- **Recorded information**
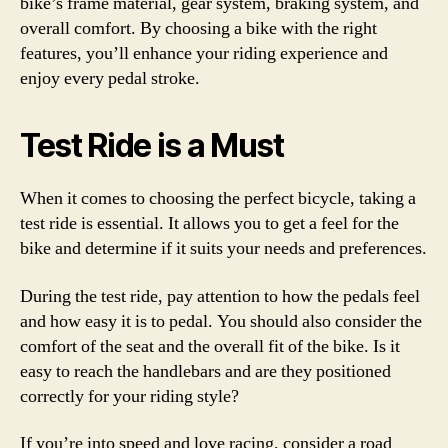
bike’s frame material, gear system, braking system, and
overall comfort. By choosing a bike with the right
features, you’ll enhance your riding experience and
enjoy every pedal stroke.
Test Ride is a Must
When it comes to choosing the perfect bicycle, taking a
test ride is essential. It allows you to get a feel for the
bike and determine if it suits your needs and preferences.
During the test ride, pay attention to how the pedals feel
and how easy it is to pedal. You should also consider the
comfort of the seat and the overall fit of the bike. Is it
easy to reach the handlebars and are they positioned
correctly for your riding style?
If you’re into speed and love racing, consider a road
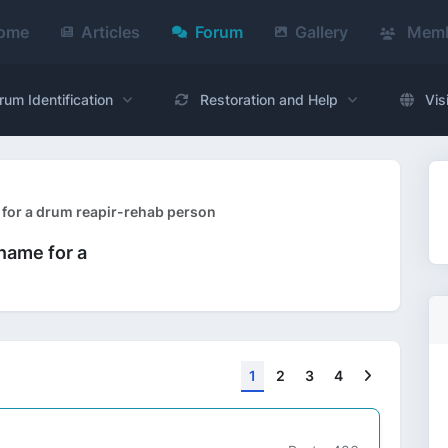
ome
Articles
Forum
Gallery
Memb
rum Identification
Restoration and Help
Vis
 for a drum reapir-rehab person
name for a
Next
1
2
3
4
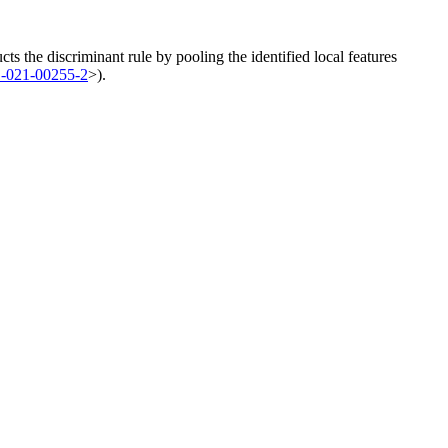
ucts the discriminant rule by pooling the identified local features
1-021-00255-2
>).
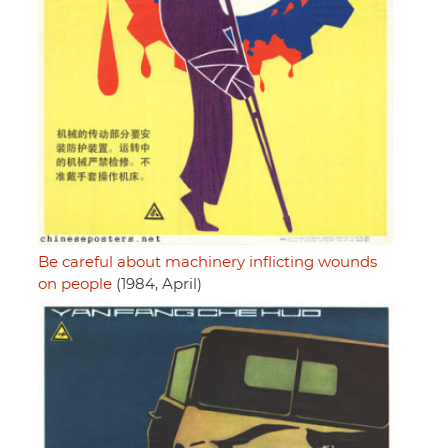
Be careful about machinery inflicting wounds
on people
(1984, April)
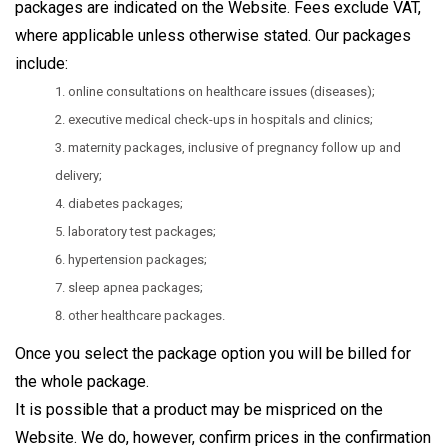
packages are indicated on the Website. Fees exclude VAT,
where applicable unless otherwise stated. Our packages
include:
online consultations on healthcare issues (diseases);
executive medical check-ups in hospitals and clinics;
maternity packages, inclusive of pregnancy follow up and
delivery;
diabetes packages;
laboratory test packages;
hypertension packages;
sleep apnea packages;
other healthcare packages.
Once you select the package option you will be billed for
the whole package.
It is possible that a product may be mispriced on the
Website. We do, however, confirm prices in the confirmation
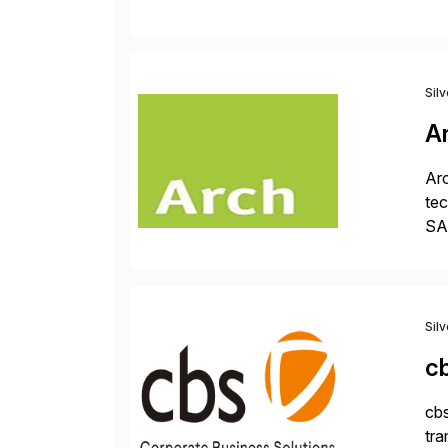
fi
des
Sil
A
Arc
tec
SAP
Dig
Sil
c
cbs
tra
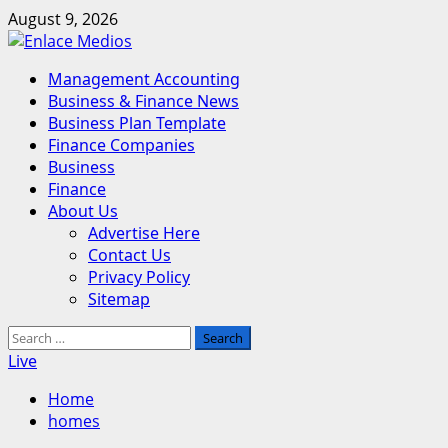
Skip
August 9, 2026
to
content
Primary
Management Accounting
Menu
Business & Finance News
Business Plan Template
Finance Companies
Business
Finance
About Us
Advertise Here
Contact Us
Privacy Policy
Sitemap
Search
for:
Live
Home
homes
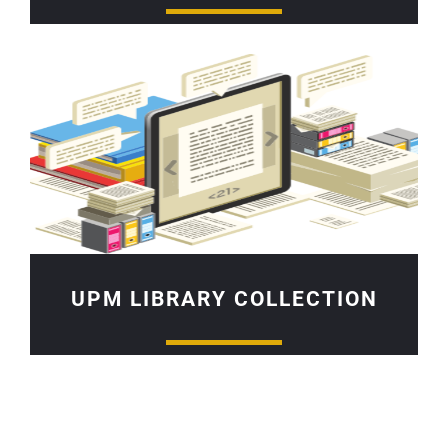
UPM LIBRARY COLLECTION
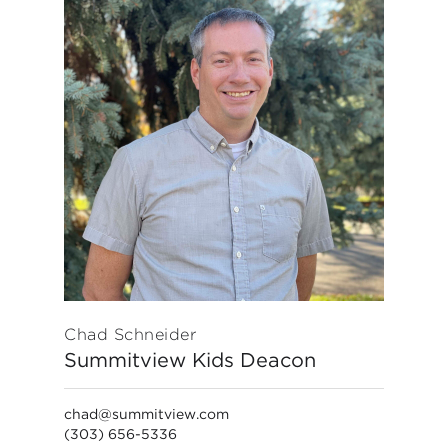
Chad Schneider
Summitview Kids Deacon
chad@summitview.com
(303) 656-5336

- **Instructions to follow**
Lines with "riding" in the listing above: state how many there are, and nothing else.

- **Problem solution**
2